Try it => Could the listing below be reproduced exactly, minus its pictures?

Supplied records section start

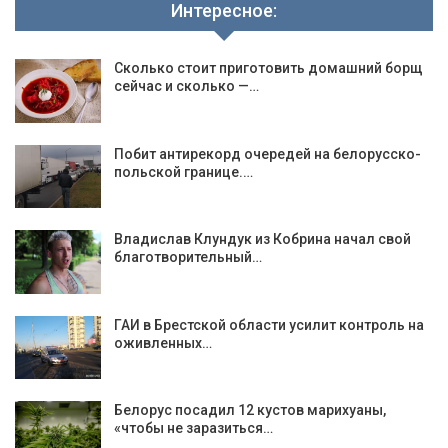
Интересное:
Сколько стоит приготовить домашний борщ
сейчас и сколько —…
Побит антирекорд очередей на белорусско-
польской границе.…
Владислав Клундук из Кобрина начал свой
благотворительный…
ГАИ в Брестской области усилит контроль на
оживленных…
Белорус посадил 12 кустов марихуаны,
«чтобы не заразиться…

Supplied records section end

Solution to the problem =>
Интересное:
Сколько стоит приготовить домашний борщ
сейчас и сколько —…
Побит антирекорд очередей на белорусско-
польской границе.…
Владислав Клундук из Кобрина начал свой
благотворительный…
ГАИ в Брестской области усилит контроль на
оживленных…
Белорус посадил 12 кустов марихуаны,
«чтобы не заразиться…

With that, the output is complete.